Acura to Advance With New "Man Machine Synergy" Brand Strategy

Colum Wood
by Colum Wood
Acura RDX Prototype, NSX Concept and ILX Concept debuted at the 2012 North American International Auto Show.
Acura RDX Prototype, NSX Concept and ILX Concept debuted at the 2012 North American International Auto Show.

After a dismal last year, Acura has hit the restart button, introducing three new concept cars at the North American International Auto Show and planning more to come. In Detroit, Acura showed off the second-generation RDX, the new ILX compact sedan and the NSX Concept. Later this year the Honda luxury division will unveil its next-generation RL at the NY Auto Show.

To go with the new product and a host of new technologies, Acura has a new brand strategy which it is calling Man Machine Synergy. The philosophy is a development of the Honda motto: man maximum, machine minimum. The idea, says Honda Canada executive vice president Gerry Chenkin is that, “When man and machine connect, the extraordinary happens.”

The new brand strategy was born out of the 2008 economic crisis that claimed the previous NSX concept explains Chenkin at an Acura strategy meeting at Honda Canada headquarters. Chenkin explained how at that time a dramatic change occurred in the industry, away from conspicuous consumption and towards more care for the environment by luxury buyers – particularly new ones.”The events made us refocus on what we wanted to do,” he said, and the failed NSX concept car, “digressed into the area of heavy vehicles,” and wasn’t, “a product unique to Acura DNA.” That said it, “would not have been able to deliver the kind of performance that Acura really speaks to,” using, “the latest technology, not necessarily the largest engine.”

Delving deeper, Alexandre Roger, assistant vice president of Acura Canada said the idea of the Man Machine Synergy philosophy is to use technology to “enable and enhance.” Roger points to European competitors, whose cars are designed for maximum capability, but if the driver’s talent isn’t at that level, the result is the, “frustration of the driver and a waste of technology”. Instead, Acura will design its systems to make drivers better.

The goal, says Roger, is to make Acura a prestigious and desired brand by matching the wants and needs of buyers with products, delivering a driving experience in tune with the Man Machine Synergy philosophy and to deliver an overall premium experience starting at the dealership.
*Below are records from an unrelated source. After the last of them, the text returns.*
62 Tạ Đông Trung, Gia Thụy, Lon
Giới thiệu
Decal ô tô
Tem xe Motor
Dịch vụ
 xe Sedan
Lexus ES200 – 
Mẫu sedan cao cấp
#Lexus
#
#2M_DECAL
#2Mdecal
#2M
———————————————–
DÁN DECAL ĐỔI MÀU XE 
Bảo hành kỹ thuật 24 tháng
To do this Acura will follow six business principles: first, to use its Honda origin to deliver value; second, to offer products with a far sighted vision and social benefits; third, to deliver an “overwhelmingly” beautiful design; fourth, to develop strategies to communicate the new brand image; fifth, to offer superior customer care and six, to work within a stable and sustainable business model.
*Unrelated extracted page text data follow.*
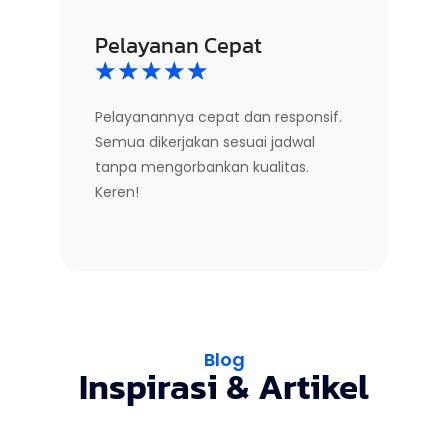
Pelayanan Cepat
☆
☆
☆
☆
☆
Pelayanannya cepat dan responsif.
Semua dikerjakan sesuai jadwal
tanpa mengorbankan kualitas.
Keren!
Blog
Inspirasi & Artikel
Of note, Roger mentioned a new Concierge Experience for customers, though stopped short of adding specific details as to what sort of services would be involved by Acura dealers.
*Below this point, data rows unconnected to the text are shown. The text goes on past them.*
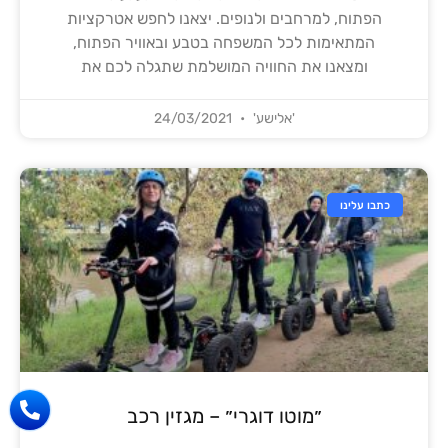
הפתוח, למרחבים ולנופים. יצאנו לחפש אטרקציות
המתאימות לכל המשפחה בטבע ובאוויר הפתוח,
ומצאנו את החוויה המושלמת שתגלה לכם את
'אלישע'
24/03/2021
כתבו עלינו
״מוטו דוגרי״ – מגזין רכב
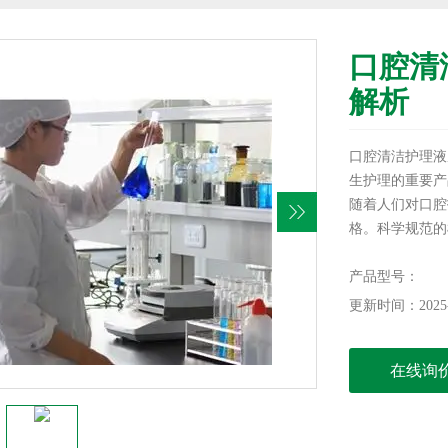
口腔清
解析
口腔清洁护理液
生护理的重要产
随着人们对口腔
格。科学规范的
产企业优化配方
测的技术要点、
产品型号：
提供专业参考。
更新时间：2025-
在线询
Addressing a pre-crash statement by Acura that it was seeking to become a tier one luxury automaker Chenkin says that is still the goal, but qualifies his statement, commenting that Acura will do so by sticking to the core values of the brand and not by chasing other automakers.

Chenkin even surprised us by candidly remarking that, “We’re approaching our 25th anniversary [as a brand in North America], so we figured this was as good a time as any to get our story straight.”